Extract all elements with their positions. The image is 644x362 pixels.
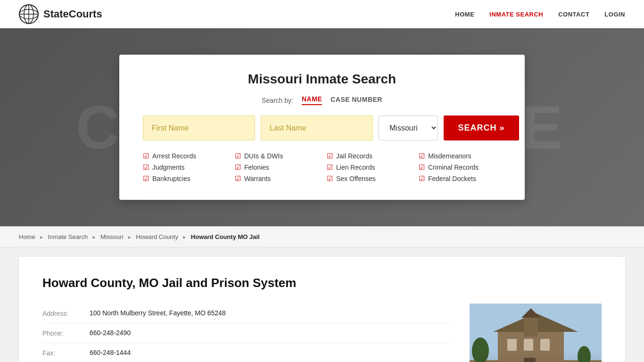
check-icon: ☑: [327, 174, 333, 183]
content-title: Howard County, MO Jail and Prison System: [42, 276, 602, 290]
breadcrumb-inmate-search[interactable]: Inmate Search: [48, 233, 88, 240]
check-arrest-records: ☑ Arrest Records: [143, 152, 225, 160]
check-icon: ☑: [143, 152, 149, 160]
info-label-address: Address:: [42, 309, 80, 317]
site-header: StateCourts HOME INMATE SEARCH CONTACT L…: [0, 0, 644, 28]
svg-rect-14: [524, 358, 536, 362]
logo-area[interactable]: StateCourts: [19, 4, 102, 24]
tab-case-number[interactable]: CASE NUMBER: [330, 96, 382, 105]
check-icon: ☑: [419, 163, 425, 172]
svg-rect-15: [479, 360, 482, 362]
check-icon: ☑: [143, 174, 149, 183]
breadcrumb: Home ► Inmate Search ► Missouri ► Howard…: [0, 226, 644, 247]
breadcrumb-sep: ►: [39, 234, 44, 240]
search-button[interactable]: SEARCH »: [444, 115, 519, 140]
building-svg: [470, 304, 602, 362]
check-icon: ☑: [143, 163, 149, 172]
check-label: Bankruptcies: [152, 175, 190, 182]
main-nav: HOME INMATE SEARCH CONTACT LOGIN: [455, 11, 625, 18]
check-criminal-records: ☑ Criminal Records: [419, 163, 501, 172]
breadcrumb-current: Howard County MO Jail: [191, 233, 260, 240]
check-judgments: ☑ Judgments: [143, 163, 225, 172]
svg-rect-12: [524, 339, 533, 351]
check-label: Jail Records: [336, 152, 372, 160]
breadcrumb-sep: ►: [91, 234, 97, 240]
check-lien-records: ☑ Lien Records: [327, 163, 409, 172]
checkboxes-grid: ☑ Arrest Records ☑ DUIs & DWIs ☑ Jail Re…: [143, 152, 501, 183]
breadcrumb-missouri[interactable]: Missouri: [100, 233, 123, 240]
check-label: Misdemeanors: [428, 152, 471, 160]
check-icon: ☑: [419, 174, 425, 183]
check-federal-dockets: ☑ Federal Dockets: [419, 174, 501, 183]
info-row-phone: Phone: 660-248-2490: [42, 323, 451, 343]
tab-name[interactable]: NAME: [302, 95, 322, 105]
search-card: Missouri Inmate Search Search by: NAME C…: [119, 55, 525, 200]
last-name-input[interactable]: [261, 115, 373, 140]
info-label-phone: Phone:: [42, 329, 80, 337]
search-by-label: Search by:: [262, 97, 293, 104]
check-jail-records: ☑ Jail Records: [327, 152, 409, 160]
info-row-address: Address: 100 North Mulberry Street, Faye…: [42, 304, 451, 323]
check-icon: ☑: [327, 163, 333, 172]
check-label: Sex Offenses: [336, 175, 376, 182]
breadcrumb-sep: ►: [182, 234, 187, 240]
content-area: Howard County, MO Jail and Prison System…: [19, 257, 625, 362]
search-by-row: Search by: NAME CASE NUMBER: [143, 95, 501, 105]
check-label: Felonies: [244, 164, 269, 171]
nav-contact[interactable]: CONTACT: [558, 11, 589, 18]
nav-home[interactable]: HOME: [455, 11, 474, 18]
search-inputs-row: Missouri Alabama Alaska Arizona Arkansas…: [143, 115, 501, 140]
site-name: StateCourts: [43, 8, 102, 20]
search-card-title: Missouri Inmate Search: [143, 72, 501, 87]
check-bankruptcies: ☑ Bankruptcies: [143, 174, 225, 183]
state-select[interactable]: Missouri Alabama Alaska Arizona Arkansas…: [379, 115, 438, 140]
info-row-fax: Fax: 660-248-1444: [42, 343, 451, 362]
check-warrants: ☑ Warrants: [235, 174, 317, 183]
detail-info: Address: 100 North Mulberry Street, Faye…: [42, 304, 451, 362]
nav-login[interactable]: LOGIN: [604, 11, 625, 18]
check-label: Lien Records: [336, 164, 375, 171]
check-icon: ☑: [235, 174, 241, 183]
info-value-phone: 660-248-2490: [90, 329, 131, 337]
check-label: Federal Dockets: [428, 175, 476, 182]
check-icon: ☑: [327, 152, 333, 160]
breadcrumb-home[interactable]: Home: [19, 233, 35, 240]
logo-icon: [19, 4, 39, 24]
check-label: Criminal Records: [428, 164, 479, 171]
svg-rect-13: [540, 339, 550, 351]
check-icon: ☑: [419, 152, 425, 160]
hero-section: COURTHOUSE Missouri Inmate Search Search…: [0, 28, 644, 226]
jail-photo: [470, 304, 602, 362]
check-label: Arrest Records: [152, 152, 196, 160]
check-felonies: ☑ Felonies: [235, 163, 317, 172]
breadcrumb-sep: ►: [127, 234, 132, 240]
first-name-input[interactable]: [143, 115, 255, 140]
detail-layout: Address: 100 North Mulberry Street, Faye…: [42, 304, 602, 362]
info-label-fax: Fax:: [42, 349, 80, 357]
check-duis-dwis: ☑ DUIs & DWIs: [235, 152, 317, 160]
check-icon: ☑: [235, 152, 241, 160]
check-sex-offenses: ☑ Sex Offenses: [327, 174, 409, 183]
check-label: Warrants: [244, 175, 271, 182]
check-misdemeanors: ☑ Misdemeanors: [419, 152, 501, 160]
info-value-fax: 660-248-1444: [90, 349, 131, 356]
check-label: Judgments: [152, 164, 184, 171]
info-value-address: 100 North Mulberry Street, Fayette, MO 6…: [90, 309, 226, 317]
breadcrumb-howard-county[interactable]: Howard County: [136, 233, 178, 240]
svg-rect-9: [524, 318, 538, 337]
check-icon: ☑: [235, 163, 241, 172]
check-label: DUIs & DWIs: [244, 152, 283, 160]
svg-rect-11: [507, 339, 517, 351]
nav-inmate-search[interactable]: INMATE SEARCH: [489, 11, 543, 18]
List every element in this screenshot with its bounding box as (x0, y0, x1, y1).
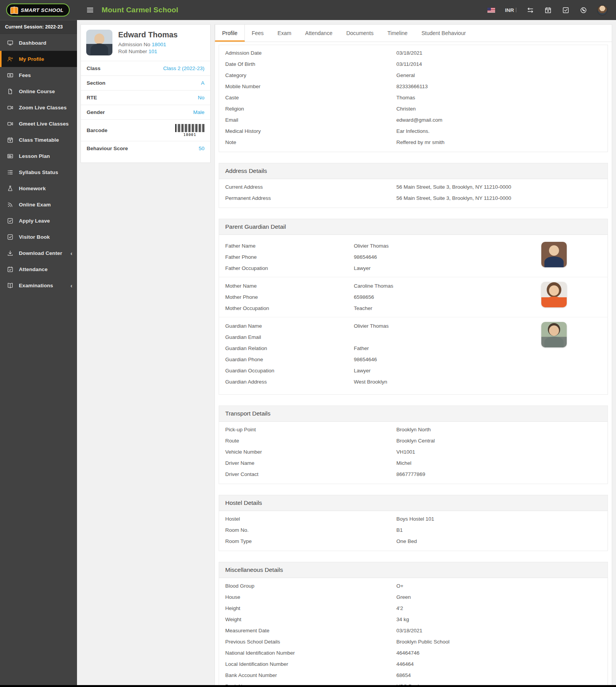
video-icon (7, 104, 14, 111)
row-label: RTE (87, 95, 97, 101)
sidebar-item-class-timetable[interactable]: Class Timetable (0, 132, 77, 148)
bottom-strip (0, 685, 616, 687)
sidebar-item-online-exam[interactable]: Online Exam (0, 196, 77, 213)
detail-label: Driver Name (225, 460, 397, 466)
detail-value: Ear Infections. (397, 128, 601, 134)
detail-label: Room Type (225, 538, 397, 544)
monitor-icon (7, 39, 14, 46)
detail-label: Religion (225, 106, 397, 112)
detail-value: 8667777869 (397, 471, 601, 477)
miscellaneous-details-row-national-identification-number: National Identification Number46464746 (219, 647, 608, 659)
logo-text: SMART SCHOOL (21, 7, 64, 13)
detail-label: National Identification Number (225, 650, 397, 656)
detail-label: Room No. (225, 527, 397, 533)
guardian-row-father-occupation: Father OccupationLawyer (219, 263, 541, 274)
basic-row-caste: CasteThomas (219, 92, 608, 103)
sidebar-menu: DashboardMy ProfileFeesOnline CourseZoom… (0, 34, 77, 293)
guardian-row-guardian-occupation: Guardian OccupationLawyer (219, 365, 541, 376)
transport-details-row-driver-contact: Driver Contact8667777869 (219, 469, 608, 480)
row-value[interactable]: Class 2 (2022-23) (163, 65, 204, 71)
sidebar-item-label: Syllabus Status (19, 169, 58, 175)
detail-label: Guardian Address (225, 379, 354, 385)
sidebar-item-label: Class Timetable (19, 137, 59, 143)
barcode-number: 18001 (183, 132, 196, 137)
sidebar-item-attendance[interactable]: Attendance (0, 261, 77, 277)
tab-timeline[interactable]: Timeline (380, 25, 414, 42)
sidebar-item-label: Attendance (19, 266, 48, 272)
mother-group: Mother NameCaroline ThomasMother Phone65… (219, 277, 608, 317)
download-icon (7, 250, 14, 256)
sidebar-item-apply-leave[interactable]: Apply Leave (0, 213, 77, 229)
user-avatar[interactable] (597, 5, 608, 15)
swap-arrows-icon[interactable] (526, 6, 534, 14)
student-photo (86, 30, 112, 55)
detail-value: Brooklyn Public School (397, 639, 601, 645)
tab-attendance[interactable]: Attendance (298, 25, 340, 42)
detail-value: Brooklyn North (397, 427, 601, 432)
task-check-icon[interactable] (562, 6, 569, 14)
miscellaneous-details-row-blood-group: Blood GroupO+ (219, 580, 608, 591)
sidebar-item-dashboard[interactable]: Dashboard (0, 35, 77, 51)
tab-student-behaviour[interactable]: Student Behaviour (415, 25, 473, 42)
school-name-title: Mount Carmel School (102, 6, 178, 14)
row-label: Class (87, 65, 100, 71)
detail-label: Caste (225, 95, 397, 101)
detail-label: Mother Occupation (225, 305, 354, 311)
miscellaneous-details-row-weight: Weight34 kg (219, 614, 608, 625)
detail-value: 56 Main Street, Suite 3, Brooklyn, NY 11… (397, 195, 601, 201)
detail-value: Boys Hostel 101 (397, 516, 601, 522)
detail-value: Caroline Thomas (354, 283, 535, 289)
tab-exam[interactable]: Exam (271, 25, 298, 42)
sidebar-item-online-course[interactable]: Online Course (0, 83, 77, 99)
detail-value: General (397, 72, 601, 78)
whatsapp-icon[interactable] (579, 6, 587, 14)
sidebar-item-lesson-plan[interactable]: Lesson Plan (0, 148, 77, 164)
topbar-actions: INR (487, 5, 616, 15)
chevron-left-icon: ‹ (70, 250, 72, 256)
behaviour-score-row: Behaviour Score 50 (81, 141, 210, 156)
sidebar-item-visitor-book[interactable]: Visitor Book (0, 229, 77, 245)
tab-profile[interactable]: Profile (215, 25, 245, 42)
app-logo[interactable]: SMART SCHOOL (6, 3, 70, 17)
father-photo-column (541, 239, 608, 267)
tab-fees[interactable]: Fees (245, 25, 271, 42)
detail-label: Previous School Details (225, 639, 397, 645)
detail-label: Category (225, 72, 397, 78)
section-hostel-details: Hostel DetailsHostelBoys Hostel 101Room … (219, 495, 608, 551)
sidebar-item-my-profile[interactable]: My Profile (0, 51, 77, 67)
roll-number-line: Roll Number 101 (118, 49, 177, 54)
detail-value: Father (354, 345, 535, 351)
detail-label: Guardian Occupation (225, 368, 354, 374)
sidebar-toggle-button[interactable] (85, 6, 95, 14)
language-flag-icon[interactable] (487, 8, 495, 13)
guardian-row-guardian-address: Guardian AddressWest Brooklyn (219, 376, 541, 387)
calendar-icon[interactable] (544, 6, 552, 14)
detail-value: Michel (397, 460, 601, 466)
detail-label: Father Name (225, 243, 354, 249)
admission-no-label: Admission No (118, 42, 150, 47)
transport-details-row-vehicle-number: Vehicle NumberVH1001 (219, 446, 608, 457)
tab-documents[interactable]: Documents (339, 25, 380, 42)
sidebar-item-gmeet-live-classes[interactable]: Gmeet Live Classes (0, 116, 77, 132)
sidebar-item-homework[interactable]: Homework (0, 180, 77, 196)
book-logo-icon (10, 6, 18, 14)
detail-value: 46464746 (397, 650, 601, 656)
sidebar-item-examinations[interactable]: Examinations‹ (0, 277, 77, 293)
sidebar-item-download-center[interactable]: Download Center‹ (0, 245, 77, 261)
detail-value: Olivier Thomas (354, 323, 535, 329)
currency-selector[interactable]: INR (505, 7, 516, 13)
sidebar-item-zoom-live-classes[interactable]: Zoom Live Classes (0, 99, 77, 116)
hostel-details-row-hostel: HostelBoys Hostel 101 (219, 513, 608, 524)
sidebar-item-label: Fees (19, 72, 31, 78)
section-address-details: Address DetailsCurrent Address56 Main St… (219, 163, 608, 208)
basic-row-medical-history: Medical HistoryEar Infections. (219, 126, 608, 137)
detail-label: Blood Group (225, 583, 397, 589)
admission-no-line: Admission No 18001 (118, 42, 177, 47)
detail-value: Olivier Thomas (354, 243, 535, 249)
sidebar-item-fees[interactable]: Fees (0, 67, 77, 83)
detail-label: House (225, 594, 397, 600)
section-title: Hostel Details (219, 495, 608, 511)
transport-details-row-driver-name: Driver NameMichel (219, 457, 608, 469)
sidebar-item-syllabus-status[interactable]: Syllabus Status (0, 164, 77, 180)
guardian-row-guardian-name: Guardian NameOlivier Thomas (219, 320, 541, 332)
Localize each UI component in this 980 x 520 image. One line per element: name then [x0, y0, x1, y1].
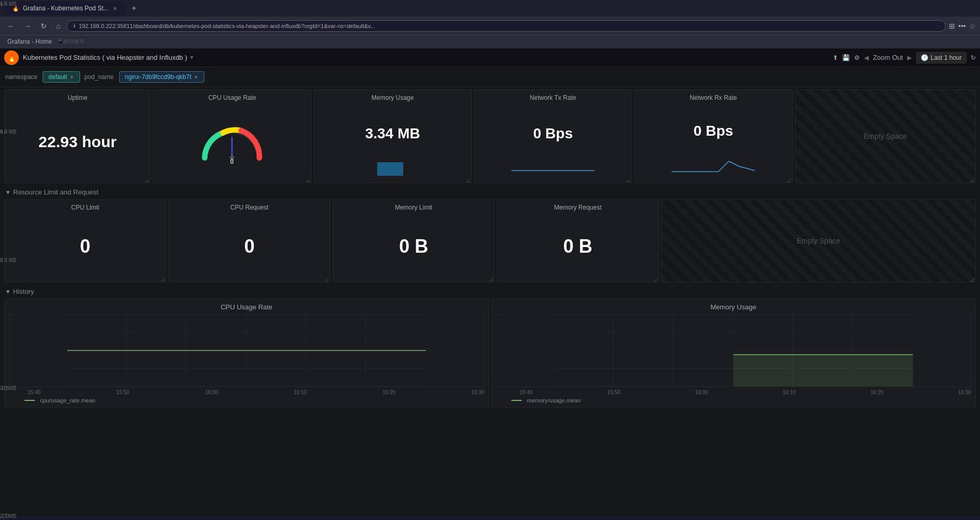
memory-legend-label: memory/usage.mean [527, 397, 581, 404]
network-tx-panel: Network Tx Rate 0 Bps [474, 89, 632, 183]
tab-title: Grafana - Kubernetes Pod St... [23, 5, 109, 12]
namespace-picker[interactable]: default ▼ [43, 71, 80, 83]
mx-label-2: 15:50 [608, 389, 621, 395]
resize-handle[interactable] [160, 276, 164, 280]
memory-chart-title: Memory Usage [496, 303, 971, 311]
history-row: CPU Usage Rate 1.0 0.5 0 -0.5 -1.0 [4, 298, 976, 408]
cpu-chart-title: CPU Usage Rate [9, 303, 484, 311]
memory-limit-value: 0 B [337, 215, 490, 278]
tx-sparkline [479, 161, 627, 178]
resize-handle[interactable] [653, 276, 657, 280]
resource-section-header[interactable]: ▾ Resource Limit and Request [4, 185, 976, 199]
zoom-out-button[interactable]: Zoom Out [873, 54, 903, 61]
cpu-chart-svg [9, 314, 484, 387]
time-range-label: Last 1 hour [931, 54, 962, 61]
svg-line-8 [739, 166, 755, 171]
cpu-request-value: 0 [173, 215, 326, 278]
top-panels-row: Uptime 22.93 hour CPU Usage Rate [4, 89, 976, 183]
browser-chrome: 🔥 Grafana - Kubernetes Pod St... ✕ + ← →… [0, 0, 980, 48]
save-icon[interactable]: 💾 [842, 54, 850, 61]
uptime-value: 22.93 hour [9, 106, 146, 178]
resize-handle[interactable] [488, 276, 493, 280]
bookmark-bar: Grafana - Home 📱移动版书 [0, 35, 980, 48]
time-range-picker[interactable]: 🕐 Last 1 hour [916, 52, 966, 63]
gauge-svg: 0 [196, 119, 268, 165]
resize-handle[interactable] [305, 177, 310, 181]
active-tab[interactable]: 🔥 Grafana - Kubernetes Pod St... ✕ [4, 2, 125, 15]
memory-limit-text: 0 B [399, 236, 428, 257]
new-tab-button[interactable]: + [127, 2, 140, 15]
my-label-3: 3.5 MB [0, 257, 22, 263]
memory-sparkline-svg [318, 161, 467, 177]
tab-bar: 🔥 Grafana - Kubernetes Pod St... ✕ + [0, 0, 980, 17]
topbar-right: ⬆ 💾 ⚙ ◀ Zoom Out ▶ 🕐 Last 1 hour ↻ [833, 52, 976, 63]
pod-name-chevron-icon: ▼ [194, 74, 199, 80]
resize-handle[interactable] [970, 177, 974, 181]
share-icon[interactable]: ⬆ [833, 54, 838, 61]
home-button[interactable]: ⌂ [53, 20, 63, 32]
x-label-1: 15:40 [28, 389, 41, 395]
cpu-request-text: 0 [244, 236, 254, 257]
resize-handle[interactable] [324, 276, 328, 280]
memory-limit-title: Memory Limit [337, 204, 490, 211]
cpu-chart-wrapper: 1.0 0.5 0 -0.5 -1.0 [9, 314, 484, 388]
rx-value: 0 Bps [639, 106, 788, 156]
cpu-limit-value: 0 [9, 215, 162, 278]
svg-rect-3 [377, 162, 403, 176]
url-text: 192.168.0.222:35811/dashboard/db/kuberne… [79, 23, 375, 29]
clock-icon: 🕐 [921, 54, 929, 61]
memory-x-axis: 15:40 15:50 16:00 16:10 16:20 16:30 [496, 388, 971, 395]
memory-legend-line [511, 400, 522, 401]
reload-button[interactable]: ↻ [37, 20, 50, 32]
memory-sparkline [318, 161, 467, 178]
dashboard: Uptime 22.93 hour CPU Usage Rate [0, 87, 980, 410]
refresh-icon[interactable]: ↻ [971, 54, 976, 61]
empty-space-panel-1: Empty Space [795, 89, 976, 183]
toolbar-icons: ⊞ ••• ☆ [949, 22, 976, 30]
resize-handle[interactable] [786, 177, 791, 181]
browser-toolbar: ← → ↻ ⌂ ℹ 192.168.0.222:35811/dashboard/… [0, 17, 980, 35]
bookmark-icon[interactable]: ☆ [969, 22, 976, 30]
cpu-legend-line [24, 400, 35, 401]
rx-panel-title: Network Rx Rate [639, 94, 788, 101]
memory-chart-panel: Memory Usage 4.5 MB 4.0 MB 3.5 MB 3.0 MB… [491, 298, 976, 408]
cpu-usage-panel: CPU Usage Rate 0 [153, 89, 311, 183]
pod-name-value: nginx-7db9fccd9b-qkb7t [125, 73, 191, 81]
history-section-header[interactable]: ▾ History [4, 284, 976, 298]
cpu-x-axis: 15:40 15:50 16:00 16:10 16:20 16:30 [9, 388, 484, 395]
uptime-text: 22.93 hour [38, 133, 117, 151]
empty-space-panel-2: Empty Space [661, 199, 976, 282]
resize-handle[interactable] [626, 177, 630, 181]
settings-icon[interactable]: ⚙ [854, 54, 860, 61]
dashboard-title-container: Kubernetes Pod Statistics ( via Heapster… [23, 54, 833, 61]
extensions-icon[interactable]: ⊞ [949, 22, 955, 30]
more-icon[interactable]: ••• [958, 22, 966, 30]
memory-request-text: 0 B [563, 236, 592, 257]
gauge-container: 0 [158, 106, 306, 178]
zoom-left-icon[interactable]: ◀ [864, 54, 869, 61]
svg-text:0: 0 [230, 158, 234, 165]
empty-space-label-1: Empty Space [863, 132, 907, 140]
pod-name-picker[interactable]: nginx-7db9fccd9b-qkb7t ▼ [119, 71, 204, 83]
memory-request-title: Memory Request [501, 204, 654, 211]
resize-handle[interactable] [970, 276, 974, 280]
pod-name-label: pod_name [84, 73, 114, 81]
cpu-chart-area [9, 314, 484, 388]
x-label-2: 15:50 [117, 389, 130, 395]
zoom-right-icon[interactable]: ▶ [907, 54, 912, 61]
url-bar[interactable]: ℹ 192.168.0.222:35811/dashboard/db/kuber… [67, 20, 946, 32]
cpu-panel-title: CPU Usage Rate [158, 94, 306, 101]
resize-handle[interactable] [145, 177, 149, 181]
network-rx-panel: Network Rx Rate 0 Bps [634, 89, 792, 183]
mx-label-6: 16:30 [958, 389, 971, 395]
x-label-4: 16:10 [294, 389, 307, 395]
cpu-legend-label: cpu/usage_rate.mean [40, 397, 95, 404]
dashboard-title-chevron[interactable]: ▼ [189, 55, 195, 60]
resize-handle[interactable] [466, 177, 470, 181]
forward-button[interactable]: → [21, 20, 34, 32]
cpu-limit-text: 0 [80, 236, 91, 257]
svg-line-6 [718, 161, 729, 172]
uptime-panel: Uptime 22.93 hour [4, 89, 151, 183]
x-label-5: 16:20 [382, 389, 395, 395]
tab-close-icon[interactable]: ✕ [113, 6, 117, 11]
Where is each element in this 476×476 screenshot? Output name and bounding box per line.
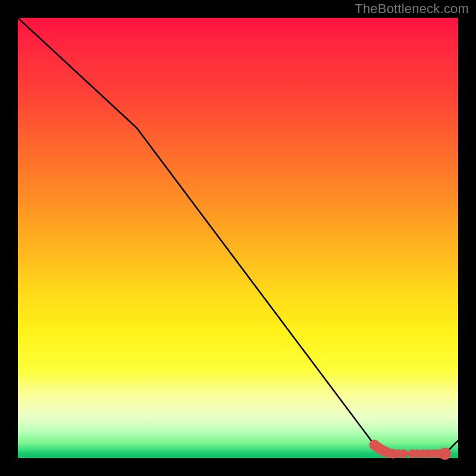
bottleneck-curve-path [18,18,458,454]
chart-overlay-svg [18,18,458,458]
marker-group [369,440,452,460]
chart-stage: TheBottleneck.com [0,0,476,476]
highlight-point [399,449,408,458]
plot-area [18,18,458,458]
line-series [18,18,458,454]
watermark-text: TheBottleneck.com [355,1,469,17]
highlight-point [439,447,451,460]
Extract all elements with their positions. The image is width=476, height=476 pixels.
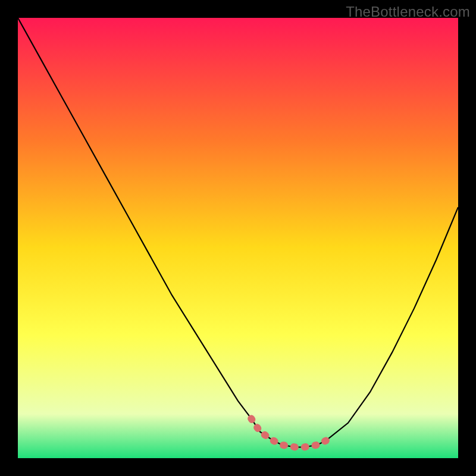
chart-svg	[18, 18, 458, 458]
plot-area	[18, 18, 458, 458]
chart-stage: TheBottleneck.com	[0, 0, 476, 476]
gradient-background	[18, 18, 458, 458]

# Task instructions
Every line from the one with "width=476, height=476 pixels." to the end of the records above should be restated word for word, and no picture belongs in the copy.

# Written answer
Extract all elements with their positions. The image is width=476, height=476 pixels.
chart-svg	[18, 18, 458, 458]
plot-area	[18, 18, 458, 458]
chart-stage: TheBottleneck.com	[0, 0, 476, 476]
gradient-background	[18, 18, 458, 458]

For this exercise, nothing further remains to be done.